The most prominent voice in the Post-Dispatch article was a giant among the state’s forensic pathologists, St. Louis County Medical Examiner Mary Case.

“It’s very bad for our state if there’s someone doing autopsies without a medical license,” Case said in the article. “This is a huge atrocity, an invitation to disaster, and it needs to stop.”

Parcells said he always worked with a qualified physician.

Matthias Okoye, a Nebraska forensic pathologist who has worked with Parcells, is quick to his defense. He said Parcells is more qualified than many hospital pathology assistants and provides a good service to the physicians with whom he works.

“Shawn Parcells is qualified to do what he does,” Okoye said. “I think he does a good job.”

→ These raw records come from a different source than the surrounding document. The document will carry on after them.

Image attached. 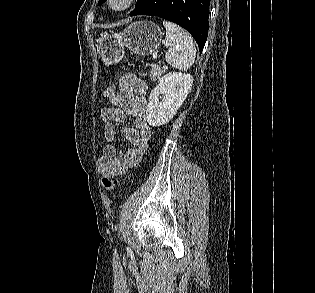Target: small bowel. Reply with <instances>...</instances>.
Returning <instances> with one entry per match:
<instances>
[{"mask_svg": "<svg viewBox=\"0 0 315 293\" xmlns=\"http://www.w3.org/2000/svg\"><path fill=\"white\" fill-rule=\"evenodd\" d=\"M118 88L108 97L112 106L104 107L101 111L105 123L104 136L108 143L103 147L98 167L105 177L122 175L137 164L152 135V128L146 119L147 84L134 74L125 73L119 79ZM127 116L134 117L135 126L121 127V134L131 143V147L122 152L113 144L116 137L114 124L124 122Z\"/></svg>", "mask_w": 315, "mask_h": 293, "instance_id": "1", "label": "small bowel"}]
</instances>
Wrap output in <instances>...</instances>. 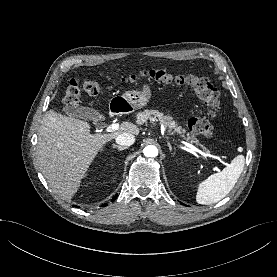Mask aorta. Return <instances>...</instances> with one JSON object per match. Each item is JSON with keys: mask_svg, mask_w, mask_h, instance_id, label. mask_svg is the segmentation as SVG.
Returning <instances> with one entry per match:
<instances>
[{"mask_svg": "<svg viewBox=\"0 0 277 277\" xmlns=\"http://www.w3.org/2000/svg\"><path fill=\"white\" fill-rule=\"evenodd\" d=\"M143 153L146 157H156L158 155V149L153 145H148L143 149Z\"/></svg>", "mask_w": 277, "mask_h": 277, "instance_id": "obj_1", "label": "aorta"}]
</instances>
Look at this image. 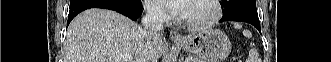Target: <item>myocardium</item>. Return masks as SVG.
<instances>
[{"mask_svg":"<svg viewBox=\"0 0 331 62\" xmlns=\"http://www.w3.org/2000/svg\"><path fill=\"white\" fill-rule=\"evenodd\" d=\"M207 1L213 10L212 15L206 19V20H200V21H189L186 19H183V24L190 29L194 30H200V29H206L209 27H212L215 25L222 17V8L220 5V2L218 0H204Z\"/></svg>","mask_w":331,"mask_h":62,"instance_id":"obj_1","label":"myocardium"}]
</instances>
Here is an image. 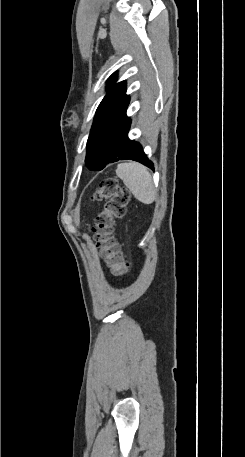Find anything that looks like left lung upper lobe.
<instances>
[{"label":"left lung upper lobe","mask_w":245,"mask_h":457,"mask_svg":"<svg viewBox=\"0 0 245 457\" xmlns=\"http://www.w3.org/2000/svg\"><path fill=\"white\" fill-rule=\"evenodd\" d=\"M115 78V73L109 78V90L97 108L92 129L102 124L112 122L126 112L130 101L129 96L125 94L126 83L125 81H122L114 84Z\"/></svg>","instance_id":"obj_1"}]
</instances>
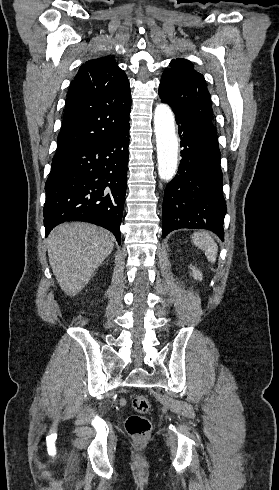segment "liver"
Wrapping results in <instances>:
<instances>
[{"label":"liver","instance_id":"obj_1","mask_svg":"<svg viewBox=\"0 0 279 490\" xmlns=\"http://www.w3.org/2000/svg\"><path fill=\"white\" fill-rule=\"evenodd\" d=\"M114 236L92 224H60L47 240L52 272L66 296H76L114 248Z\"/></svg>","mask_w":279,"mask_h":490}]
</instances>
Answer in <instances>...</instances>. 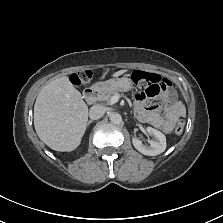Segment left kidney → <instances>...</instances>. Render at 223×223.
Segmentation results:
<instances>
[{
    "instance_id": "left-kidney-1",
    "label": "left kidney",
    "mask_w": 223,
    "mask_h": 223,
    "mask_svg": "<svg viewBox=\"0 0 223 223\" xmlns=\"http://www.w3.org/2000/svg\"><path fill=\"white\" fill-rule=\"evenodd\" d=\"M146 130L150 135L154 136V140L150 141V146L146 147L139 139L133 138L132 143L134 147L142 154L149 156H156L164 152L166 149L165 135L152 127H147Z\"/></svg>"
}]
</instances>
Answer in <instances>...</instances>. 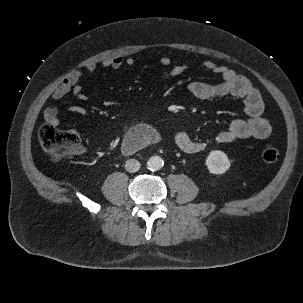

The consequences of the article were immediate, Parcells said.

Missouri counties began refusing to work with him, and within weeks he had filed for bankruptcy, showing $60,568 in assets against about $428,000 in liabilities. Other lawsuits piled up as well.

His Missouri caseload dropped from about 200 a year to about 40, he said.

Parcells said he spent a year after the article looking beyond Missouri and Kansas for unmet autopsy needs. He also enjoyed working on a very small sideline: performing weddings with a Christian ministry called The God Squad: Ministers in a Minute.

Ken Zelten, who runs the ministry, said it provides ministers for weddings and christenings if a couple are not already served by clergy.

Parcells is good at it, Zelten said.

“He’s a great public speaker, and he comes across well,” Zelten said. “He’s very dedicated to our couples and our ministry.”

Parcells said his work on the Brown case has him thinking, more than ever, about the future. He said he now is pondering going back to school for a master’s degree or perhaps enrolling in medical school.

“I need to get more credentials,” he said. “I love forensics and helping families. I’m OK with going to the next level.”